Provenance: Reported to have been unearthed in Beaufort County, S.C. during the winter of 2005 by relic hunter Peter Eles. Sold by Eles to unknown California collector in the summer of 2005 for the sum of $15,000. Then appeared in Early American History Auction of February 11, 2006 as lot 351 with estimate of $25,000 to $50,000. Prices realized posted online showed closing bid of $25,000, but a phone call to the auction house seemed to suggest that the lot was "bought back" by the consignor. Webpage published by the "Treasure Depot" lists the tag as one of the top finds of 2005 -- To visit the webpage, please click on this link: Treasure Depot. A short article, as well as a photo of this tag, was also published in Vol. 31, No. 4 of North South Trader's Civil War, a magazine devoted to relic hunting.
Descriptive Notes: The Eles specimen exhibits corroded and encrusted surfaces consistent with its having spent many years in the ground. The specimen was reportedly "conserved" by relic restorer Robert McDaniel of Waterloo, Alabama prior to its appearance in the Early American History Auctions sale. Finder Pete Eles states that the badge was severely bent when he found it and that the restoration performed by McDaniel included straightening out the bend and "doctoring" the patina. The encrustations on the surface of the tag preclude any discussion of striking characteristics or obverse detail. Grade is about very good as to wear, but corrosion and encrustation lowers the overall grade substantially. Conditionwise, this is the poorest specimen of the six known.
Physical parameters: Oval silver planchet of unknown diameter and weight, holed at 12 o'clock, hand-engraved serial number 307.
Descriptive Notes: A color photograph of this badge is reproduced in a recently published book entitled Slave Badges and the Slave-Hire System in Charleston, South Carolina, 1783-1865. Permission was not granted to reproduce it on this webpage, so the author refers interested persons to plate B in the aforementioned reference.
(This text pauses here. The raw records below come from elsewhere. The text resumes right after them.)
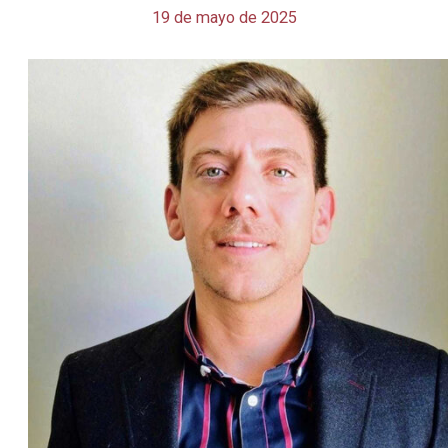
19 de mayo de 2025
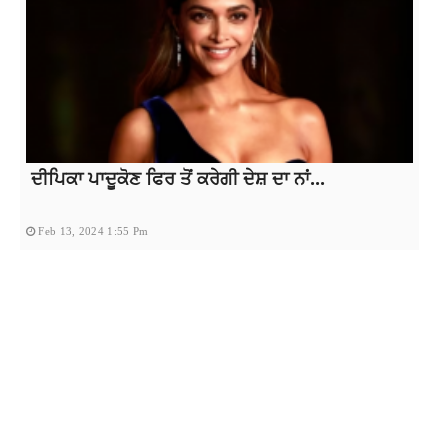
ਦੀਪਿਕਾ ਪਾਦੂਕੋਣ ਫਿਰ ਤੋਂ ਕਰੇਗੀ ਦੇਸ਼ ਦਾ ਨਾਂ...
Feb 13, 2024 1:55 Pm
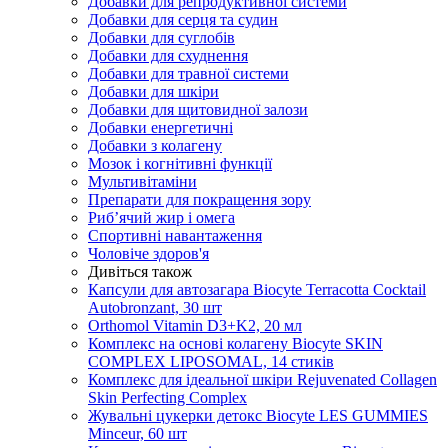
Добавки для репродуктивної системи
Добавки для серця та судин
Добавки для суглобів
Добавки для схуднення
Добавки для травної системи
Добавки для шкіри
Добавки для щитовидної залози
Добавки енергетичні
Добавки з колагену
Мозок і когнітивні функції
Мультивітаміни
Препарати для покращення зору
Риб’ячий жир і омега
Спортивні навантаження
Чоловіче здоров'я
Дивіться також
Капсули для автозагара Biocyte Terracotta Cocktail
Autobronzant, 30 шт
Orthomol Vitamin D3+K2, 20 мл
Комплекс на основі колагену Biocyte SKIN
COMPLEX LIPOSOMAL, 14 стиків
Комплекс для ідеальної шкіри Rejuvenated Сollagen
Skin Perfecting Complex
Жувальні цукерки детокс Biocyte LES GUMMIES
Minceur, 60 шт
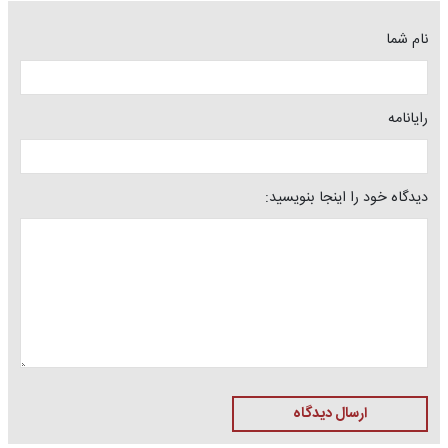
نام شما
رایانامه
دیدگاه خود را اینجا بنویسید:
ارسال دیدگاه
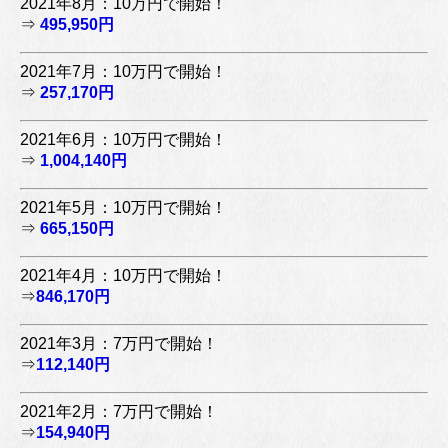
2021年8月：10万円で開始！
⇒
495,950円
2021年7月：10万円で開始！
⇒
257,170円
2021年6月：10万円で開始！
⇒
1,004,140円
2021年5月：10万円で開始！
⇒
665,150円
2021年4月：10万円で開始！
⇒
846,170円
2021年3月：7万円で開始！
⇒
112,140円
2021年2月：7万円で開始！
⇒
154,940円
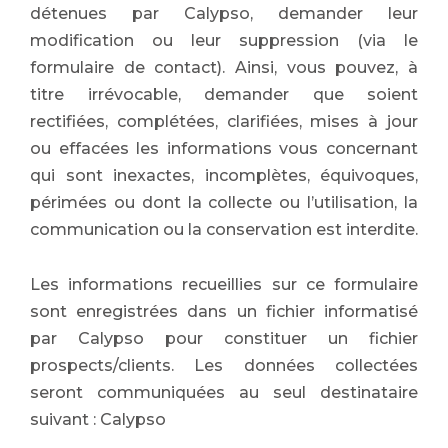
détenues par Calypso, demander leur
modification ou leur suppression (via le
formulaire de contact). Ainsi, vous pouvez, à
titre irrévocable, demander que soient
rectifiées, complétées, clarifiées, mises à jour
ou effacées les informations vous concernant
qui sont inexactes, incomplètes, équivoques,
périmées ou dont la collecte ou l’utilisation, la
communication ou la conservation est interdite.
Les informations recueillies sur ce formulaire
sont enregistrées dans un fichier informatisé
par Calypso pour constituer un fichier
prospects/clients. Les données collectées
seront communiquées au seul destinataire
suivant : Calypso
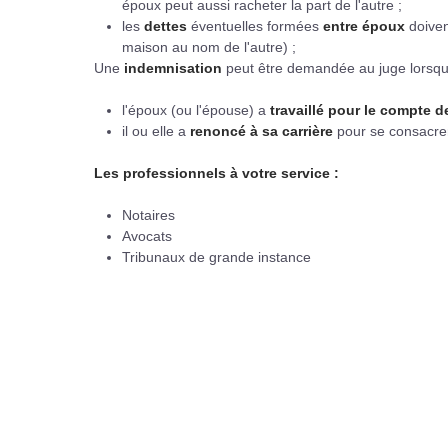
époux peut aussi racheter la part de l'autre ;
les
dettes
éventuelles formées
entre époux
doiven
maison au nom de l'autre) ;
Une
indemnisation
peut être demandée au juge lorsqu
l'époux (ou l'épouse) a
travaillé pour le compte d
il ou elle a
renoncé à sa carrière
pour se consacrer
Les professionnels à votre service :
Notaires
Avocats
Tribunaux de grande instance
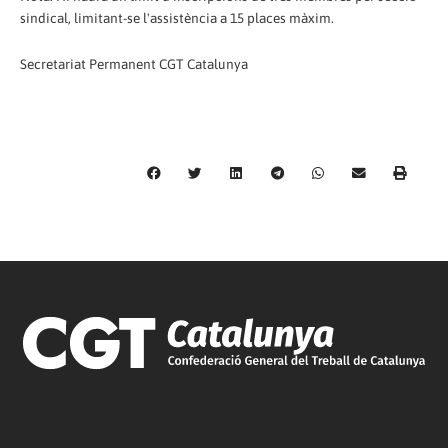
sindical, limitant-se l'assistència a 15 places màxim.
Secretariat Permanent CGT Catalunya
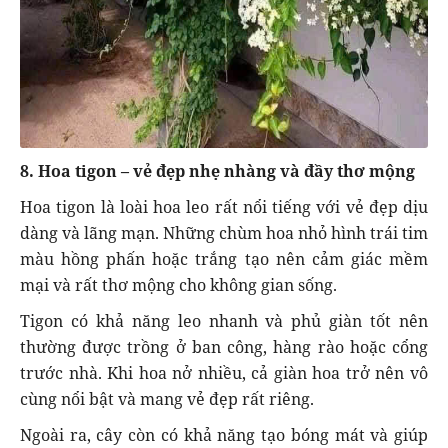
8. Hoa tigon – vẻ đẹp nhẹ nhàng và đầy thơ mộng
Hoa tigon là loài hoa leo rất nổi tiếng với vẻ đẹp dịu
dàng và lãng mạn. Những chùm hoa nhỏ hình trái tim
màu hồng phấn hoặc trắng tạo nên cảm giác mềm
mại và rất thơ mộng cho không gian sống.
Tigon có khả năng leo nhanh và phủ giàn tốt nên
thường được trồng ở ban công, hàng rào hoặc cổng
trước nhà. Khi hoa nở nhiều, cả giàn hoa trở nên vô
cùng nổi bật và mang vẻ đẹp rất riêng.
Ngoài ra, cây còn có khả năng tạo bóng mát và giúp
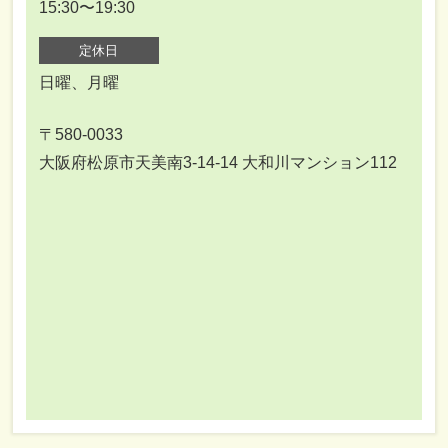
15:30〜19:30
定休日
日曜、月曜
〒580-0033
大阪府松原市天美南3-14-14 大和川マンション112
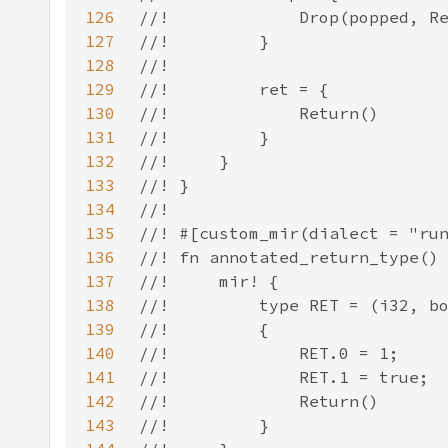
126
127
128
129
130
131
132
133
134
135
136
137
138
139
140
141
142
143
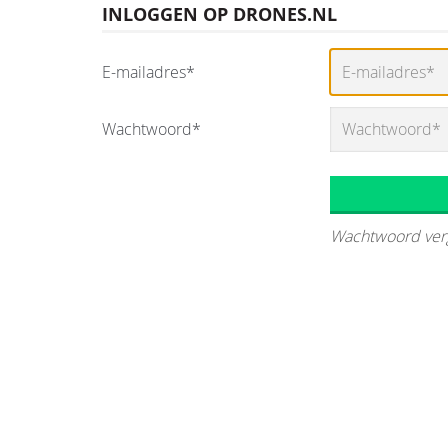
INLOGGEN OP DRONES.NL
E-mailadres*
Wachtwoord*
Wachtwoord ver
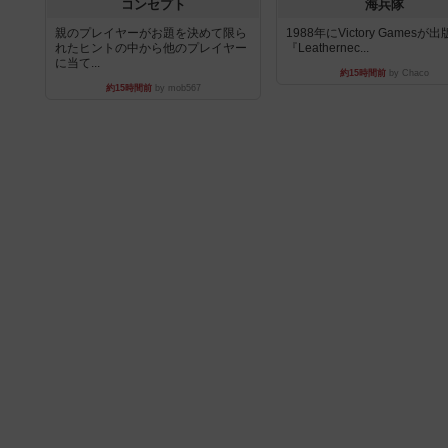
コンセプト
海兵隊
親のプレイヤーがお題を決めて限ら
1988年にVictory Gamesが
れたヒントの中から他のプレイヤー
『Leathernec...
に当て...
約15時間前
by Chaco
約15時間前
by mob567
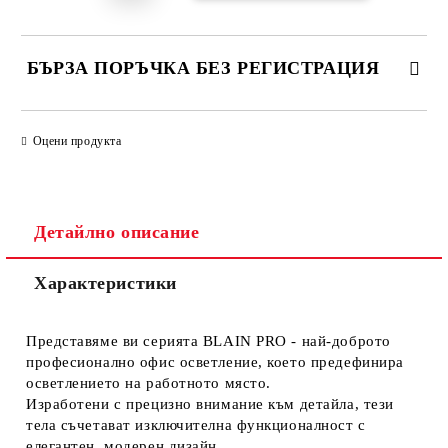
БЪРЗА ПОРЪЧКА БЕЗ РЕГИСТРАЦИЯ
САМО ПОПЪЛНЕТЕ 1 ПОЛЕ
Оцени продукта
Ние ще се свържем с вас в рамките на работния ден.
Детайлно описание
Характеристики
Представяме ви серията BLAIN PRO - най-доброто
професионално офис осветление, което предефинира
осветлението на работното място.
Изработени с прецизно внимание към детайла, тези
тела съчетават изключителна функционалност с
елегантен, модерен дизайн.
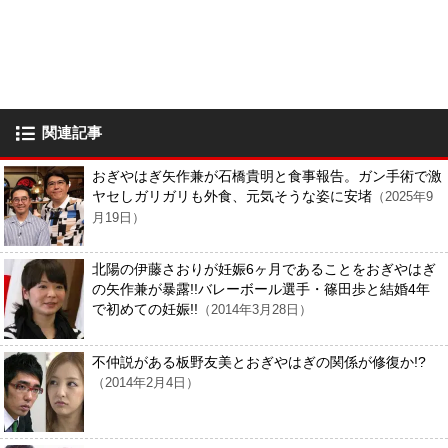
関連記事
おぎやはぎ矢作兼が石橋貴明と食事報告。ガン手術で激
ヤセしガリガリも外食、元気そうな姿に安堵
（2025年9
月19日）
北陽の伊藤さおりが妊娠6ヶ月であることをおぎやはぎ
の矢作兼が暴露!!バレーボール選手・篠田歩と結婚4年
で初めての妊娠!!
（2014年3月28日）
不仲説がある板野友美とおぎやはぎの関係が修復か!?
（2014年2月4日）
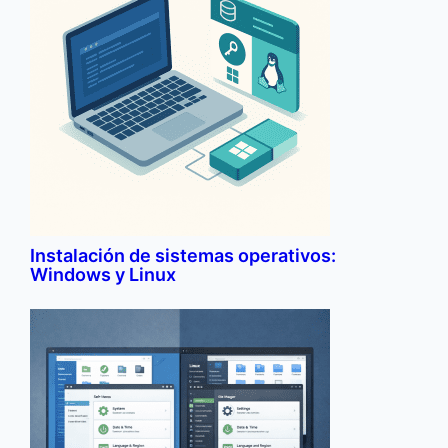
Instalación de sistemas operativos:
Windows y Linux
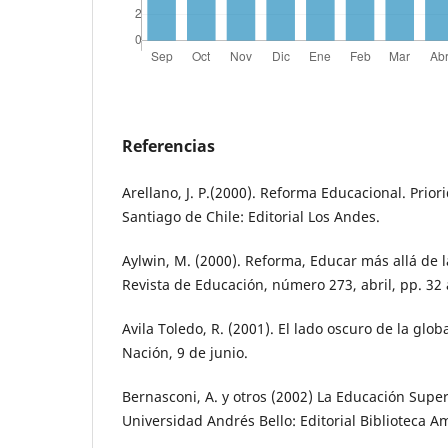
Referencias
Arellano, J. P.(2000). Reforma Educacional. Prior
Santiago de Chile: Editorial Los Andes.
Aylwin, M. (2000). Reforma, Educar más allá de l
Revista de Educación, número 273, abril, pp. 32 
Avila Toledo, R. (2001). El lado oscuro de la glob
Nación, 9 de junio.
Bernasconi, A. y otros (2002) La Educación Super
Universidad Andrés Bello: Editorial Biblioteca A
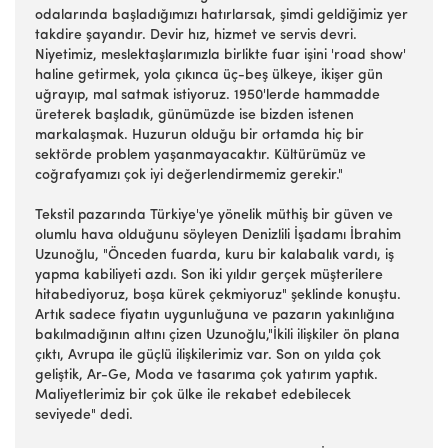
odalarında başladığımızı hatırlarsak, şimdi geldiğimiz yer
takdire şayandır. Devir hız, hizmet ve servis devri.
Niyetimiz, meslektaşlarımızla birlikte fuar işini 'road show'
haline getirmek, yola çıkınca üç-beş ülkeye, ikişer gün
uğrayıp, mal satmak istiyoruz. 1950'lerde hammadde
üreterek başladık, günümüzde ise bizden istenen
markalaşmak. Huzurun olduğu bir ortamda hiç bir
sektörde problem yaşanmayacaktır. Kültürümüz ve
coğrafyamızı çok iyi değerlendirmemiz gerekir."
Tekstil pazarında Türkiye'ye yönelik müthiş bir güven ve
olumlu hava olduğunu söyleyen Denizlili İşadamı İbrahim
Uzunoğlu, "Önceden fuarda, kuru bir kalabalık vardı, iş
yapma kabiliyeti azdı. Son iki yıldır gerçek müşterilere
hitabediyoruz, boşa kürek çekmiyoruz" şeklinde konuştu.
Artık sadece fiyatın uygunluğuna ve pazarın yakınlığına
bakılmadığının altını çizen Uzunoğlu,"İkili ilişkiler ön plana
çıktı, Avrupa ile güçlü ilişkilerimiz var. Son on yılda çok
geliştik, Ar-Ge, Moda ve tasarıma çok yatırım yaptık.
Maliyetlerimiz bir çok ülke ile rekabet edebilecek
seviyede" dedi.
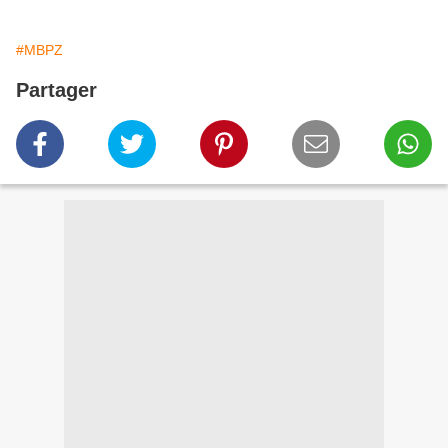
#MBPZ
Partager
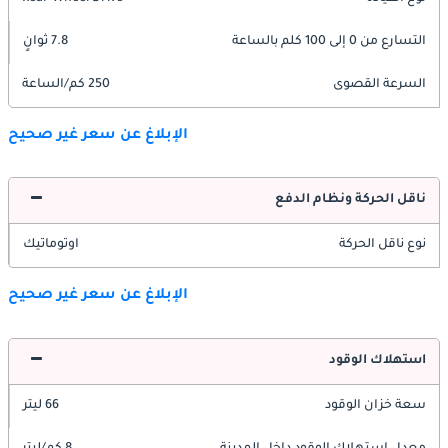
التسارع من 0 إلى 100 كلم بالساعة
7.8 ثوانٍ
السرعة القصوى
250 كم/الساعة
الإبلاغ عن سعر غير صحيح
ناقل الحركة ونظام الدفع
نوع ناقل الحركة
اوتوماتيك
الإبلاغ عن سعر غير صحيح
استهلاك الوقود
سعة خزان الوقود
66 ليتر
The photograph shows a badge which is silver and exhibits a somewhat weak strike in places. This could be accounted for by the difference in the hardness of the alloy. Presence of a small diagonal die break (measuring 1mm in length) to the immediate left of the junction of the cap & pole is also apparent in the photo. Another die break, larger and longer, starts between the R and E or FREE, and runs also to the second E. Hand-engraved serial number 307 matches the style of the No., so that they appear to have been engraved by the same individual. This differs from the other five free badges, and suggests that perhaps this silver badge was "special ordered" by its recipient directly from the manufacturer. Overall grade is very fine.
Physical parameters: Oval copper planchet, measuring 36mm x 42mm, unknown weight, unholed, hand-punched serial number 341 or 34I, pressure void on reverse.
Provenance: Appeared as lot 1237 in W. Elliot Woodward's sale #69, October 13-18, 1884. Purchased from that sale by T. Harrison Garrett. Subsequently donated to Johns Hopkins University. Consigned to Bowers & Ruddy Galleries by Johns Hopkins and appeared as lot 1993 in the sale of the Garrett Collection, Part 4, March 25-26, 1981. Hammer price in that sale was $4000. Present owner unknown.
Descriptive Notes: Presence of a small diagonal die break (measuring 1mm in length) to the immediate left of the junction of the cap & pole. Another die break, larger and longer, starts between the R and E or FREE, and runs also to the second E. Hand-punched serial number 341 or 34I undoubtedly placed at a different time than No., suggesting they were placed by different individuals. Overall condition is very fine to extremely fine.
Physical parameters: Oval copper planchet, measuring 36mm x 42mm, weighing 14.7 grams, holed at 12 o'clock, hand-engraved serial letter U, pressure void on reverse.
Provenance: Originally purchased with a group of family papers by a mid-western antique dealer from a second-hand shop in Weatherford, Texas in the 1990s. Sold to present owner (the author) in 2001 for an undisclosed sum.
Descriptive Notes: Presence of a small diagonal die break (measuring 1mm in length) to the immediate left of the junction of the cap & pole. Another die break, larger and longer, starts between the R and E or FREE, and runs also to the second E. These last two die breaks are on most other specimens, but this specimen shows at least six other die breaks, all emanating from the cap. The presence of all these die breaks suggests that the die used to make the free badges deteriorated rapidly. Hand-engraved serial letter U undoubtedly placed at a different time than No., suggesting they were placed by different individuals. Overall condition is very fine.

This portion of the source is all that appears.